# Robert Volkmann



## Joachim Raff (Jan 31, 2020)

After studying piano and organ with his father and music with Anacker, Volkmann studied composition with Becker in Leipzig where he heard Mendelssohn and met Schumann. By 1841 he had settled in Budapest where he remained for the rest of his life with only one exception, a three year stay in Vienna. He became quite cognisant and understanding of the Hungarian national fervour in music and founded the Hungarian National Music Academy in 1875 with Liszt and Erkel. Composing in almost all forms of music his songs were inspired by folk traditions of Hungary and his instrumental works became very important. His "String Serenade, no. 3," and "B-flat minor Piano Trio" were particularly significant particularly the trio which was lauded by Liszt, Wagner and Bulow.
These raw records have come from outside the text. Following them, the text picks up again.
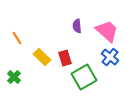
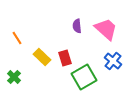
pink trapezoid: moved 1 px left, 2 px up
blue cross: moved 3 px right, 4 px down
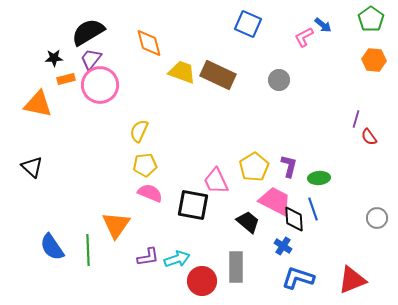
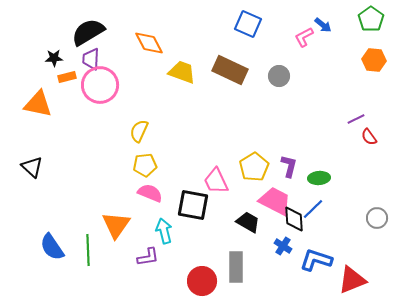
orange diamond at (149, 43): rotated 12 degrees counterclockwise
purple trapezoid at (91, 59): rotated 35 degrees counterclockwise
brown rectangle at (218, 75): moved 12 px right, 5 px up
orange rectangle at (66, 79): moved 1 px right, 2 px up
gray circle at (279, 80): moved 4 px up
purple line at (356, 119): rotated 48 degrees clockwise
blue line at (313, 209): rotated 65 degrees clockwise
black trapezoid at (248, 222): rotated 10 degrees counterclockwise
cyan arrow at (177, 259): moved 13 px left, 28 px up; rotated 85 degrees counterclockwise
blue L-shape at (298, 278): moved 18 px right, 18 px up
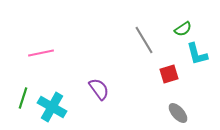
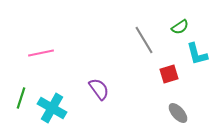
green semicircle: moved 3 px left, 2 px up
green line: moved 2 px left
cyan cross: moved 1 px down
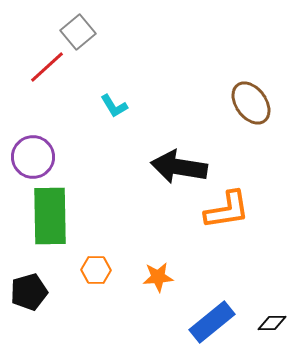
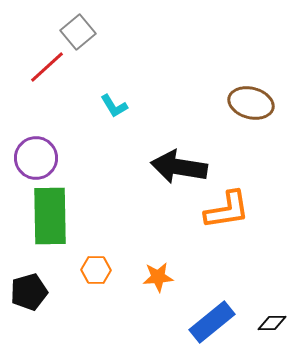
brown ellipse: rotated 39 degrees counterclockwise
purple circle: moved 3 px right, 1 px down
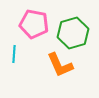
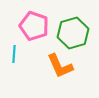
pink pentagon: moved 2 px down; rotated 8 degrees clockwise
orange L-shape: moved 1 px down
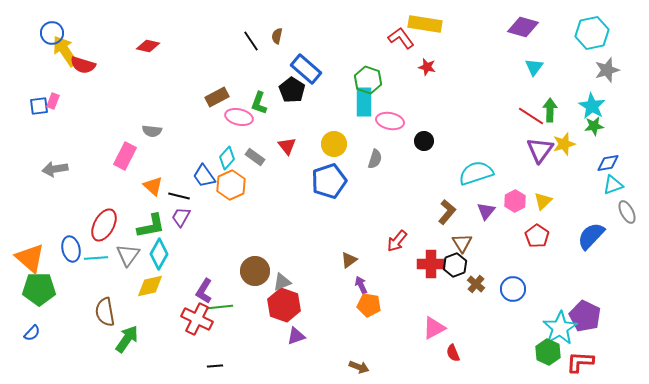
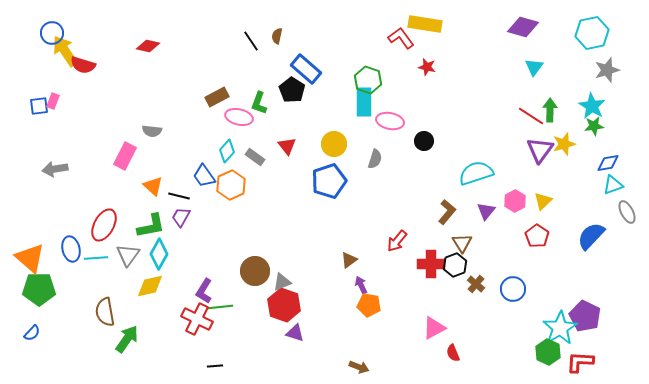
cyan diamond at (227, 158): moved 7 px up
purple triangle at (296, 336): moved 1 px left, 3 px up; rotated 36 degrees clockwise
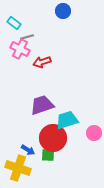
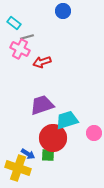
blue arrow: moved 4 px down
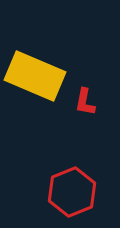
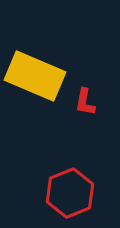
red hexagon: moved 2 px left, 1 px down
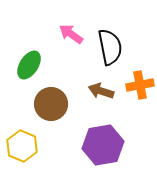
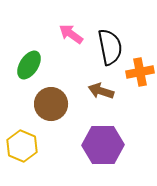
orange cross: moved 13 px up
purple hexagon: rotated 9 degrees clockwise
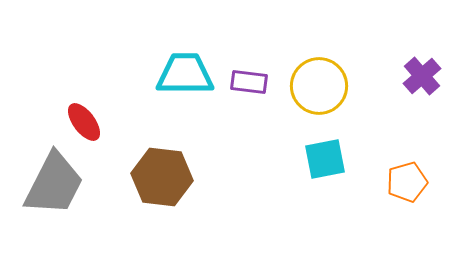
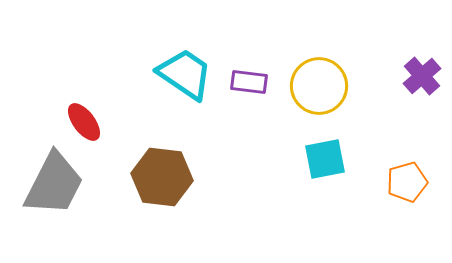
cyan trapezoid: rotated 34 degrees clockwise
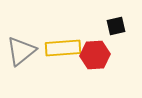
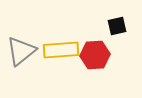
black square: moved 1 px right
yellow rectangle: moved 2 px left, 2 px down
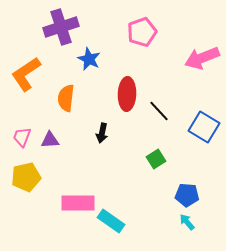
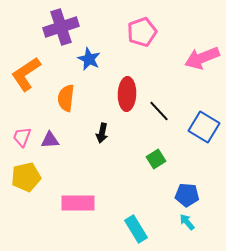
cyan rectangle: moved 25 px right, 8 px down; rotated 24 degrees clockwise
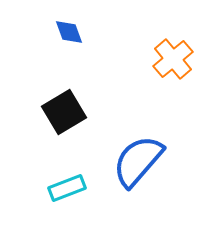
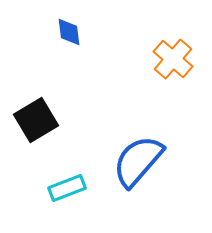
blue diamond: rotated 12 degrees clockwise
orange cross: rotated 9 degrees counterclockwise
black square: moved 28 px left, 8 px down
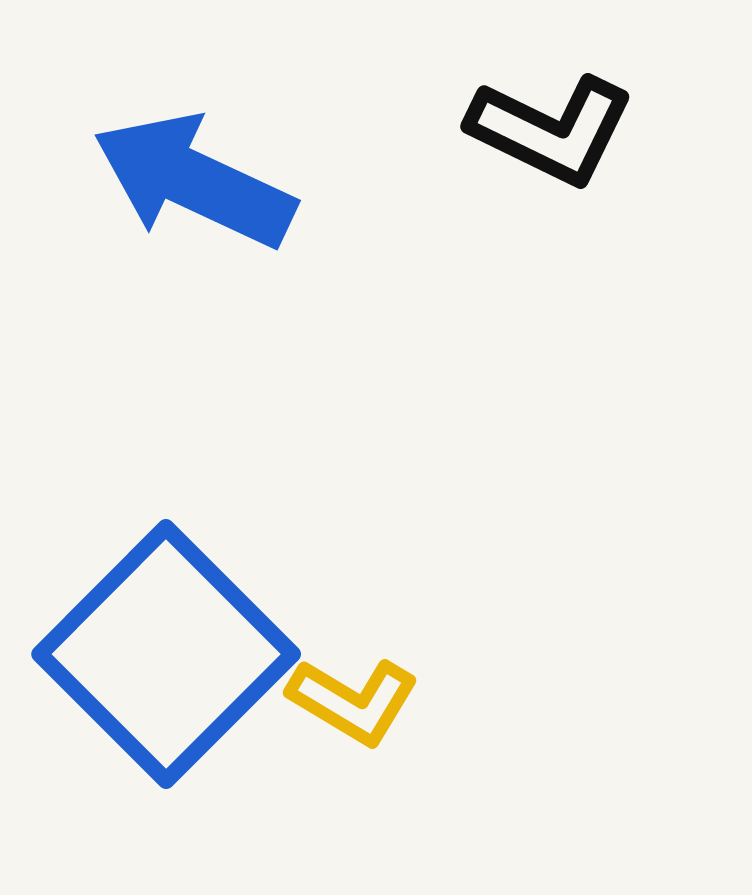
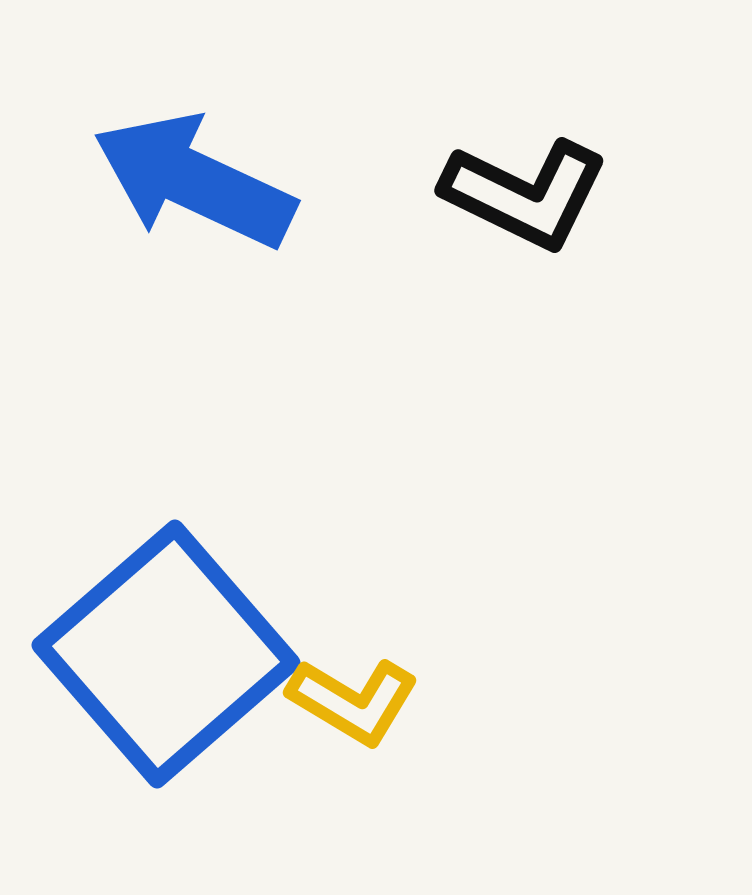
black L-shape: moved 26 px left, 64 px down
blue square: rotated 4 degrees clockwise
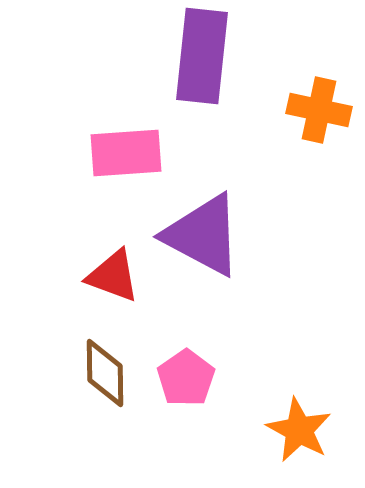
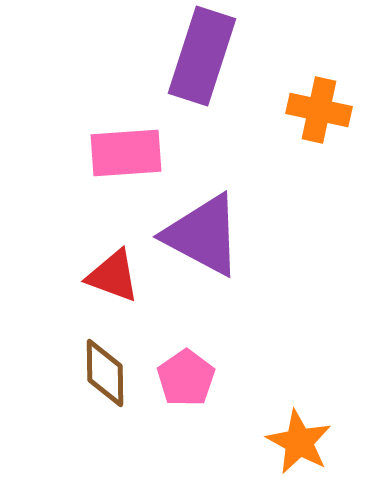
purple rectangle: rotated 12 degrees clockwise
orange star: moved 12 px down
The most interesting aspect of Volkmann's compositions was his implementation of rhythmic structures as he continuously shifted accents and meters.


----------



## Joachim Raff (Jan 31, 2020)

Recommended listening:


----------



## mbhaub (Dec 2, 2016)

Here's another note-spinner from Germany who had technique to spare, wrote very congenial music that is perfectly listenable - and utterly forgettable. Years ago a conductor I was playing with decided that amateur orchestras shouldn't try to play Beethoven, Brahms and Tchaikovsky - it's too difficult for non-pros. So he brought in the parts for Volkmann's First Symphony. After we got through it, he closed the score and said "well, now I suppose we know why this isn't played any more. Pretty and pretty boring". We passed the parts in and it was back to Beethoven!


----------